At HLTH's health care industry conference in Las Vegas, HHS officials said they’re developing a cross-agency strategic plan to regulate artificial intelligence in health care, aiming to balance its benefits and potential risks.
Key to that effort will be hiring a chief technology officer, a chief data officer and a chief AI officer. “We’re entering an era where we have to rethink everything we do,” Dr. Robert Califf, commissioner of the HHS’ Food and Drug Administration, said at the conference last week. The backstory:
The Department of Health and Human Services and its agencies regulate AI when it’s embedded in medical devices and when it poses a risk to privacy or the potential for discrimination. In December, the agency’s assistant secretary for technology policy finalized rules requiring AI developers who want federal certification to reveal additional data about their algorithms. The FDA is also starting to use AI internally for compliance monitoring and thinking about how hospital systems can regularly validate AI, Califf said.
But so far, HHS and its agencies have taken a flexible approach to AI regulation, issuing more guidance than rules and working with the health tech industry to build safe products. Officials restated that approach in Las Vegas. “A lot of my cases you don’t read about in the news, you don’t read about them in POLITICO, because they’re handled with technical assistance, voluntary compliance,” said Melanie Fontes Rainer, acting director of HHS’ Office for Civil Rights.
Why it matters: Industry wants guidance on how regulators will handle artificial intelligence so they can build compliance systems early. Several industry groups, most prominently the Coalition for Health AI, which counts Microsoft, the Mayo Clinic, Johns Hopkins and Duke among its members, have formed to pursue private sector-led vetting of AI tools.
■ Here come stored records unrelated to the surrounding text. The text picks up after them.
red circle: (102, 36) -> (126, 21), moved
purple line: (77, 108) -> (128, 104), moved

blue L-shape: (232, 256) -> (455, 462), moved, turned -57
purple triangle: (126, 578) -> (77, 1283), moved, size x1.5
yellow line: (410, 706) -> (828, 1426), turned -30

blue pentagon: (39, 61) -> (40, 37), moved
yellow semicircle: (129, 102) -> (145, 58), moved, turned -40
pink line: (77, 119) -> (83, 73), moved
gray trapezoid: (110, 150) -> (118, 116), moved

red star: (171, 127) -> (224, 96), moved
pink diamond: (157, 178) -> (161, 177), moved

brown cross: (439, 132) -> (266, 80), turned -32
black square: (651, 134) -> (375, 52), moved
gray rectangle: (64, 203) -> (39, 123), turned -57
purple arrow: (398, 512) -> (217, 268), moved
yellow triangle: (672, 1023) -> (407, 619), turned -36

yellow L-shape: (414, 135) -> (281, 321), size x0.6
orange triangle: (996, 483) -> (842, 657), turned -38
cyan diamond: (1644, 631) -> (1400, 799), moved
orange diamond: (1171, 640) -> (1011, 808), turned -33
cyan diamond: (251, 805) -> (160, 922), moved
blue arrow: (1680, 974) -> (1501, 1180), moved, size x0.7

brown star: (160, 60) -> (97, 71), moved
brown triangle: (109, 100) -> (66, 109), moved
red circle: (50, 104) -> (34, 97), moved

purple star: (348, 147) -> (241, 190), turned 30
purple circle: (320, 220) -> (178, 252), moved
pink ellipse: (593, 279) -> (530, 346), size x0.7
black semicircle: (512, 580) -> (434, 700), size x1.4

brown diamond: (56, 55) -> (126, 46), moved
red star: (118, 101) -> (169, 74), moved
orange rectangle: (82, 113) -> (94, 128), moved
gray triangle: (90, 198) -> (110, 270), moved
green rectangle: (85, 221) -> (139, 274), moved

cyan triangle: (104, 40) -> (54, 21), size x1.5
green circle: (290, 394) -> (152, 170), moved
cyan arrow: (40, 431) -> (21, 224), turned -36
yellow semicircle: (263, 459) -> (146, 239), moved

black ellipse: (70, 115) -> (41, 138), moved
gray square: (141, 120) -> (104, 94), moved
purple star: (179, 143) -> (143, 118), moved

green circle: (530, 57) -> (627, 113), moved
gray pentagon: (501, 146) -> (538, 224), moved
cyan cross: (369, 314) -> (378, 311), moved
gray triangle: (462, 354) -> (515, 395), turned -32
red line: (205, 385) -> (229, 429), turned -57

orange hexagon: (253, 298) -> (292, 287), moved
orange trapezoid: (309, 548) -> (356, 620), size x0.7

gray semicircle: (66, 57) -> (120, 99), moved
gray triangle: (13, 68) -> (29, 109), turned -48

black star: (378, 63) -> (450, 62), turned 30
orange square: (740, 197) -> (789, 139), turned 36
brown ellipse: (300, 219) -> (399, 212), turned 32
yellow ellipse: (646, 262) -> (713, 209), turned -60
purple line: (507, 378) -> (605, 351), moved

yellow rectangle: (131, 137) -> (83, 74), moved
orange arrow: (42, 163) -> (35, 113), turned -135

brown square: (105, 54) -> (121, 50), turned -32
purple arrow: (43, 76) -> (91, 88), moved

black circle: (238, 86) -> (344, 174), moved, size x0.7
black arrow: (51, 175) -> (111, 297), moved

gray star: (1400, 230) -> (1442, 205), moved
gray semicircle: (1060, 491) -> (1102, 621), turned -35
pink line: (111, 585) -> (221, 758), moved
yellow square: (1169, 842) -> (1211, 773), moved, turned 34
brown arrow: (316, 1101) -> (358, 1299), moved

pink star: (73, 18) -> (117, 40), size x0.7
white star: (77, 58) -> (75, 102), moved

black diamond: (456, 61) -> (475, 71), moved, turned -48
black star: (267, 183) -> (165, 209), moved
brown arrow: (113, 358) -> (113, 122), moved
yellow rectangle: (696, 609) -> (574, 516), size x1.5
What’s next? HHS officials have said private sector-led compliance labs can be part of the answer. Califf has repeatedly said the FDA doesn’t have the resources or personnel to vet all advanced AI tools. In Las Vegas, he said the health care industry doesn’t, either. “I don’t know of a single health system in the U.S. which is capable of doing the validation,” he said. “We need a major change.”
Fontes Rainer said her agency is considering asking health systems and payers to submit to voluntary audits to ensure compliance with her anti-discrimination rule. “We’re thinking about doing that because AI is so different when it comes to regulation and it comes to enforcement,” said Fontes Rainer. She said her office is working on additional guidance and hopes to share more of its thinking on AI before the end of the year.
Even so: Everything could change with a new administration. Former President Donald Trump has promised that if he wins he would revoke the executive order President Joe Biden issued a year ago, tasking federal agencies with launching AI rules.